This week, Professor and Executive Associate Dean J. Stephen Downie was a guest speaker at the Herder Institute in Marburg and the University of Göttingen. Downie, who serves as co-director of the HathiTrust Research Center (HTRC), lectured on the HTRC's "Tools for Open Research and Computation with HathiTrust: Leveraging Intelligent Text Extraction" (TORCHLITE) project.
The HTRC facilitates nonprofit and educational uses of the HathiTrust Digital Library (HTDL) by enabling computational analysis of the library's 19 million volumes, of which around 10 million are under copyright restrictions. Funded by the National Endowment for Humanities from 2022 through 2024, TORCHLITE created easy-to-use text analysis tools, dashboards, and application programming interfaces—all of which remain active and available—to facilitate open cultural analytics research using the uniquely valuable HTDL data.
The data of interest is contained in HTRC's flagship "Extracted Features" (EF) dataset, which consists of rich metadata and statistical information inferred by algorithm from the digitized texts of the entire HathiTrust corpus and documents every word on every page, including the number of times the word appears, its part of speech, and other formal features of the language on the page.
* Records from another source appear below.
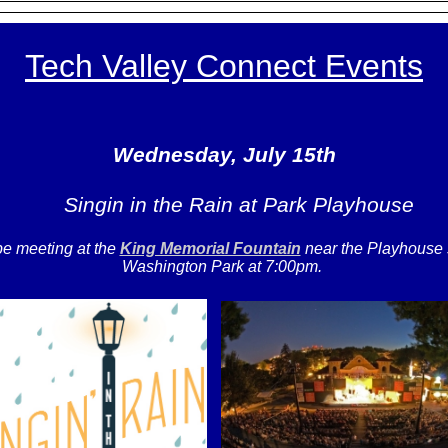
Tech Valley Connect Events
Wednesday, July 15th
Singin in the Rain at Park Playhouse
be meeting at the
King Memorial Fountain
near the Playhouse
Washington Park at 7:00pm.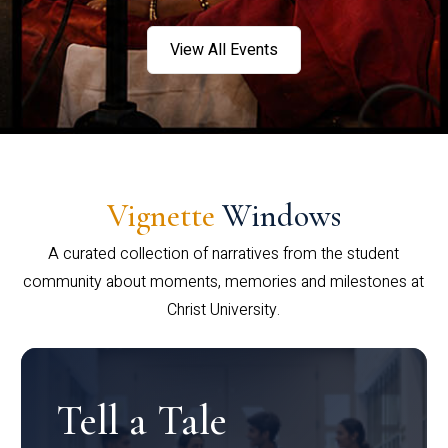
View All Events
Vignette
Windows
A curated collection of narratives from the student
community about moments, memories and milestones at
Christ University.
Tell a Tale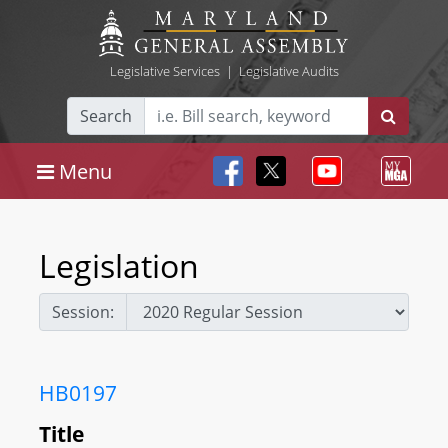
Legislative Services
|
Legislative Audits
Search
Menu
Legislation
Session:
HB0197
Title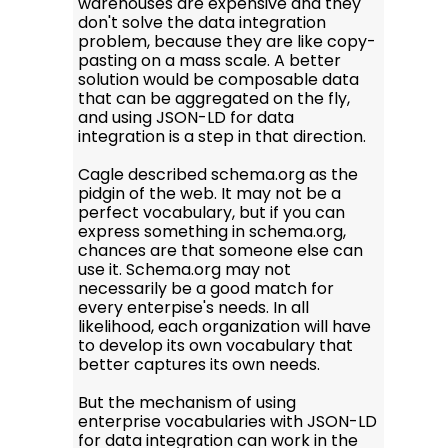
warehouses are expensive and they
don't solve the data integration
problem, because they are like copy-
pasting on a mass scale. A better
solution would be composable data
that can be aggregated on the fly,
and using JSON-LD for data
integration is a step in that direction.
Cagle described schema.org as the
pidgin of the web. It may not be a
perfect vocabulary, but if you can
express something in schema.org,
chances are that someone else can
use it. Schema.org may not
necessarily be a good match for
every enterpise's needs. In all
likelihood, each organization will have
to develop its own vocabulary that
better captures its own needs.
But the mechanism of using
enterprise vocabularies with JSON-LD
for data integration can work in the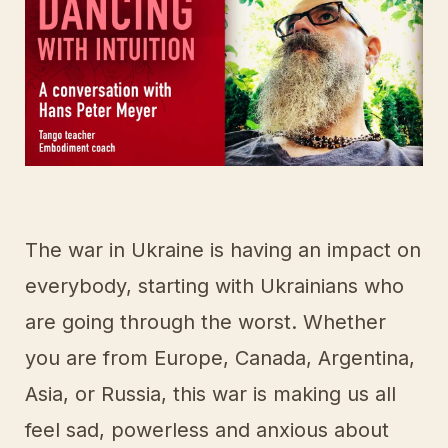
The war in Ukraine is having an impact on
everybody, starting with Ukrainians who
are going through the worst. Whether
you are from Europe, Canada, Argentina,
Asia, or Russia, this war is making us all
feel sad, powerless and anxious about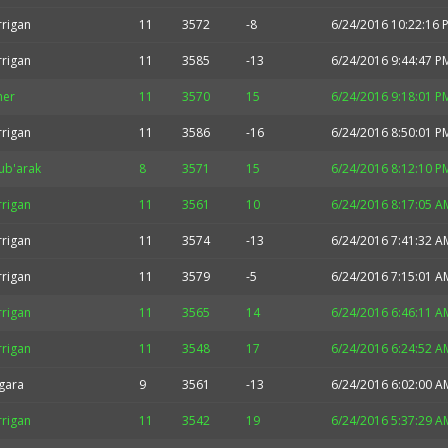
rrigan
11
3572
-8
6/24/2016 10:22:16 
rrigan
11
3585
-13
6/24/2016 9:44:47 P
her
11
3570
15
6/24/2016 9:18:01 P
rrigan
11
3586
-16
6/24/2016 8:50:01 P
ub'arak
8
3571
15
6/24/2016 8:12:10 P
rrigan
11
3561
10
6/24/2016 8:17:05 A
rrigan
11
3574
-13
6/24/2016 7:41:32 A
rrigan
11
3579
-5
6/24/2016 7:15:01 A
rrigan
11
3565
14
6/24/2016 6:46:11 A
rrigan
11
3548
17
6/24/2016 6:24:52 A
gara
9
3561
-13
6/24/2016 6:02:00 A
rrigan
11
3542
19
6/24/2016 5:37:29 A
The EF dataset, and methods for computing over it, have enabled many forms of full-text analysis—even of copyrighted materials. The EF dataset contains nearly 3 trillion tokens (or in other words, words) representing more than 6 billion pages of text, making it arguably the largest open dataset of its kind that is readily available to researchers around the world.
In his talk, Downie highlighted the motivations, challenges, and accomplishments of TORCHLITE to date, along with its upcoming next steps that envision the creation of an international consortium of similar groups, tentatively called the "Cultural Open Data Exchange (CODEx)," which will promote and extend HTRC's EF model and methods, enabling other cultural heritage institutions provide access to their otherwise closed collections.
Downie conducts work in digital libraries, digital humanities, and music information retrieval. He holds a bachelor's degree in music theory and composition, along with master's and doctoral degrees in library and information science, all from the University of Western Ontario.